(Document layout analysis data)
____

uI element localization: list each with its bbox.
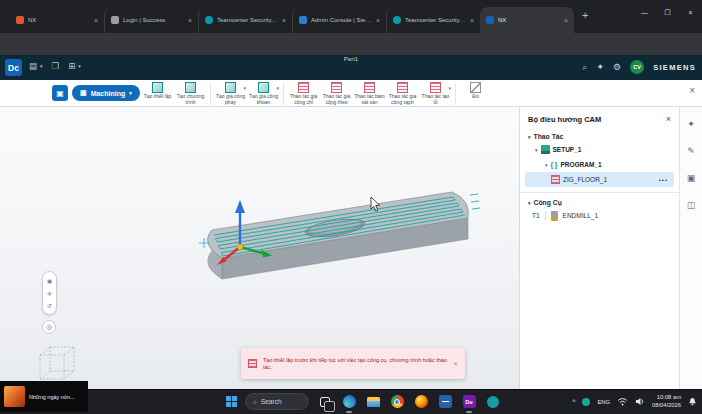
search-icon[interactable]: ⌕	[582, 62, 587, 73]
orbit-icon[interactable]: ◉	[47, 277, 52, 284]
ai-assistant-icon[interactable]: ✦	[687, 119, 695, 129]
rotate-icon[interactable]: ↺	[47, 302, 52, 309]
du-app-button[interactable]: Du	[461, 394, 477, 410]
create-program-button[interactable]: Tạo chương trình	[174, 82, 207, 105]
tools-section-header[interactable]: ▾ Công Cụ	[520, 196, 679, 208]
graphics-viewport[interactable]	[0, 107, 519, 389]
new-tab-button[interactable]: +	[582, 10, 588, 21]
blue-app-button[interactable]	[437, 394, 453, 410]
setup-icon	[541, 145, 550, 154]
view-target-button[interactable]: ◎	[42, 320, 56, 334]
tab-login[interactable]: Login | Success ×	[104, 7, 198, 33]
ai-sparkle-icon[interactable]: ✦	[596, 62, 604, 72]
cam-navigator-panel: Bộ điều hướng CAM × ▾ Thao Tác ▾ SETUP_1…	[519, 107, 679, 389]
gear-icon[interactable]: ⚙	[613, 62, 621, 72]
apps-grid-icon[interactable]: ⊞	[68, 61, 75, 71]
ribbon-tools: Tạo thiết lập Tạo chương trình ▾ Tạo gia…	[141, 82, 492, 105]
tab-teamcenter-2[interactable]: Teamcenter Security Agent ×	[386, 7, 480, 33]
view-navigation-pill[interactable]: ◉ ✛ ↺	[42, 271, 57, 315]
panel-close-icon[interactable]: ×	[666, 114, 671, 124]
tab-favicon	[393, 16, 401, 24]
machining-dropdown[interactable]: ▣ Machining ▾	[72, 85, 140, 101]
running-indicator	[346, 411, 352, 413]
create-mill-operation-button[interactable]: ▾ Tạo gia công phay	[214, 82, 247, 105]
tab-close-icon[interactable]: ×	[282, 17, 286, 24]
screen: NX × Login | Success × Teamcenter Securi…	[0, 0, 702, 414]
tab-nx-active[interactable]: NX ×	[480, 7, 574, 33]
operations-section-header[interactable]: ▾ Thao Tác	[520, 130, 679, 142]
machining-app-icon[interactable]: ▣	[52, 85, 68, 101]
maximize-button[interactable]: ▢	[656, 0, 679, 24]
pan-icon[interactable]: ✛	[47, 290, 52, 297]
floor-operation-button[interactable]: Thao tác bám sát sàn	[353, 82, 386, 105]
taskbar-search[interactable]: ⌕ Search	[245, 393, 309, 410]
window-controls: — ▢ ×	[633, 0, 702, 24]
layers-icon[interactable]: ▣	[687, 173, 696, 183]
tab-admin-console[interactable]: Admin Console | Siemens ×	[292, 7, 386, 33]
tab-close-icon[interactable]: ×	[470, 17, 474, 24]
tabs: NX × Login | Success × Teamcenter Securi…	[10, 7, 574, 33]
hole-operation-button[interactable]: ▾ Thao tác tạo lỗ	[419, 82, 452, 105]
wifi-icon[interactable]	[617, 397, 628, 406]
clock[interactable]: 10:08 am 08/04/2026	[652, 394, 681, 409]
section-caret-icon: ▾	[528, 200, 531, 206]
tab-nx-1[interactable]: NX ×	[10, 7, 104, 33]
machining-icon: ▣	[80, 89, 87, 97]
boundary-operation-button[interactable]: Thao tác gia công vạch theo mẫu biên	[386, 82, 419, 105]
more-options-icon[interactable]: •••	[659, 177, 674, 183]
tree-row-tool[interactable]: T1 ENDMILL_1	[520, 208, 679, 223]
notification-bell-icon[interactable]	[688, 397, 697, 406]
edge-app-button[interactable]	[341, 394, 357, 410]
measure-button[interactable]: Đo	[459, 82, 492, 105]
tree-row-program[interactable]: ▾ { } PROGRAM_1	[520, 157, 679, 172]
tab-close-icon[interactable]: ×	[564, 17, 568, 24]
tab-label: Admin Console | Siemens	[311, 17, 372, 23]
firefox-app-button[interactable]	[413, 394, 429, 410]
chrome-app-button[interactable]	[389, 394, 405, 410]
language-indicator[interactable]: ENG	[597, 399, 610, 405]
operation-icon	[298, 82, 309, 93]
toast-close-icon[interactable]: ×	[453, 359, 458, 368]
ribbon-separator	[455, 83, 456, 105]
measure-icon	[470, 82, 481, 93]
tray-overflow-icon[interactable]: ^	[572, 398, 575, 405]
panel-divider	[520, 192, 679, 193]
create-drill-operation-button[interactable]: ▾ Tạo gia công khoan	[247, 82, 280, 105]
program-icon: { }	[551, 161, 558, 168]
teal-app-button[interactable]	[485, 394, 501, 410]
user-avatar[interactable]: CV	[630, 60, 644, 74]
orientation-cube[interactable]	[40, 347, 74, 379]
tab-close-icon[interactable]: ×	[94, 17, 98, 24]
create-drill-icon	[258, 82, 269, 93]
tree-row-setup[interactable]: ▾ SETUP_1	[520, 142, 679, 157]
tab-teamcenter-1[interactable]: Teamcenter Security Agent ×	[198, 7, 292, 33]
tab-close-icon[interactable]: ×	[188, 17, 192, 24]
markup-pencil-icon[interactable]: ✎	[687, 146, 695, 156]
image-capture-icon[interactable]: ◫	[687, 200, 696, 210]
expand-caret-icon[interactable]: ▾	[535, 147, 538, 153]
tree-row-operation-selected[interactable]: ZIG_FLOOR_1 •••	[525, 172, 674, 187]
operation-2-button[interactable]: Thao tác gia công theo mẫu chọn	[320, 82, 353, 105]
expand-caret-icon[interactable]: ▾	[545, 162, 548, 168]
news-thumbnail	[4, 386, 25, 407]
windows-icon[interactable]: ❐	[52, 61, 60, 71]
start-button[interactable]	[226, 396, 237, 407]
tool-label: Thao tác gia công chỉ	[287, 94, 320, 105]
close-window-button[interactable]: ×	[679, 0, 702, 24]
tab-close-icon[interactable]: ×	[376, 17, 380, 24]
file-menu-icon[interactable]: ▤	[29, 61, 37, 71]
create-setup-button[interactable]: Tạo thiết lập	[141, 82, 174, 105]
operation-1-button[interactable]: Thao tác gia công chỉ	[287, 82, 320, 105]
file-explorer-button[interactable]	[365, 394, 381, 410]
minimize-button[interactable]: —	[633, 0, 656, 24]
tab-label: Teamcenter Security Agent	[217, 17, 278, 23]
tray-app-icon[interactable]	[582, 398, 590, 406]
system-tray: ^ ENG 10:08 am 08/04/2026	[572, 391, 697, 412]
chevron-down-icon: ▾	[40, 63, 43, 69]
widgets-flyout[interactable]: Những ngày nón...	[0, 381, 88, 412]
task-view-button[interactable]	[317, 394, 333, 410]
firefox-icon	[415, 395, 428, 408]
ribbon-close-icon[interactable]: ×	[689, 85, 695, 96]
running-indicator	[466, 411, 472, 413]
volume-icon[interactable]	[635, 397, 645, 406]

____

Problem statement: Scan the records for the word "Login" and copy every line where it is found.

Response to this task:
tab-login[interactable]: Login | Success ×	[104, 7, 198, 33]
screen: NX × Login | Success × Teamcenter Securi…	[0, 0, 702, 414]
tabs: NX × Login | Success × Teamcenter Securi…	[10, 7, 574, 33]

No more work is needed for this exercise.